**TASK BRIEF:** Scan the records for the word "benefits". Report each line where it occurs.

Transcribed page contents

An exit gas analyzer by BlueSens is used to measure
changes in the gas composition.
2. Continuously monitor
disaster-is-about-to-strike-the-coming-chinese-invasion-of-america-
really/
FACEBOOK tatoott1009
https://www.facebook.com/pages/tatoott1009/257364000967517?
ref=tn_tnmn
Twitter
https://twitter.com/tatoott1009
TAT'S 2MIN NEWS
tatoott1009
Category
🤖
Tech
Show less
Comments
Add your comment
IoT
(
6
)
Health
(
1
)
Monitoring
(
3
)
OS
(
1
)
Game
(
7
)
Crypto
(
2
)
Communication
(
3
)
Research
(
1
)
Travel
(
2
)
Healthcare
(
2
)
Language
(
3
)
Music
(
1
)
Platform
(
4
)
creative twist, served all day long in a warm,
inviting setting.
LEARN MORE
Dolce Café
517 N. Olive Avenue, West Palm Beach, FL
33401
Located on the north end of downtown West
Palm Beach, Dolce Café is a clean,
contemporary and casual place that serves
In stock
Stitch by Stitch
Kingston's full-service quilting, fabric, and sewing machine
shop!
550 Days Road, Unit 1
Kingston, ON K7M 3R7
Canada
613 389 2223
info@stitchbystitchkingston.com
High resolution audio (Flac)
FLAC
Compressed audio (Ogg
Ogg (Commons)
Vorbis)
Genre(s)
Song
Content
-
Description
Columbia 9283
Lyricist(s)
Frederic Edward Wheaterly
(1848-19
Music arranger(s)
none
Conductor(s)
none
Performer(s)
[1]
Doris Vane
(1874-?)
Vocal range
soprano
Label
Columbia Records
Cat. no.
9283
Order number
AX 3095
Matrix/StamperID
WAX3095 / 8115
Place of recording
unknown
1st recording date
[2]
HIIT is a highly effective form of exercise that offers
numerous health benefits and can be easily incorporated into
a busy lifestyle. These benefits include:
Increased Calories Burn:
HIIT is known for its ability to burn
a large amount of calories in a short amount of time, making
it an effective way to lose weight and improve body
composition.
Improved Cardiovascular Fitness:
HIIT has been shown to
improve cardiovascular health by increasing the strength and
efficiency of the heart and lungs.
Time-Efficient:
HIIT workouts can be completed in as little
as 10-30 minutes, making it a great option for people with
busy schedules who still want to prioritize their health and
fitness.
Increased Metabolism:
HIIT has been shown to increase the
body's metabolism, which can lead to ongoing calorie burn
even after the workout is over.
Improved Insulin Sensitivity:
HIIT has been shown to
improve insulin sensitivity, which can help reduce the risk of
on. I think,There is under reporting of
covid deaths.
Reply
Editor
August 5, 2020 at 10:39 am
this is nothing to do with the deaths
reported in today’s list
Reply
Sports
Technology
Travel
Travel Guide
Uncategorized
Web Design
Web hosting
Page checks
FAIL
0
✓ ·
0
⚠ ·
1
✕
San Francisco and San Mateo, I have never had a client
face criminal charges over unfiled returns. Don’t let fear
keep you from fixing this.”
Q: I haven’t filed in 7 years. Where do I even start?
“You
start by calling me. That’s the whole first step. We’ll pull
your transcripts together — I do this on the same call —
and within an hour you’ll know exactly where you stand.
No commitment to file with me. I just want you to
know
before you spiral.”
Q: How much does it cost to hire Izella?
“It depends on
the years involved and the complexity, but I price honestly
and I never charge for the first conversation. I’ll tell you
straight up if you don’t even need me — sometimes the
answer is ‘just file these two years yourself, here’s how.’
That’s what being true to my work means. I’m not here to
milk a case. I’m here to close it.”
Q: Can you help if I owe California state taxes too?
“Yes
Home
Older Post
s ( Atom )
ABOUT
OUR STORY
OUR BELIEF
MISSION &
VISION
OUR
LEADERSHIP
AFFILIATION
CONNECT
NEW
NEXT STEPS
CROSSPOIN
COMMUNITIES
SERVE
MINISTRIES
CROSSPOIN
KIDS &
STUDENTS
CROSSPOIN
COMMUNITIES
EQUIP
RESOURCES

**ANSWER SECTION:**
numerous health benefits and can be easily incorporated into
a busy lifestyle. These benefits include:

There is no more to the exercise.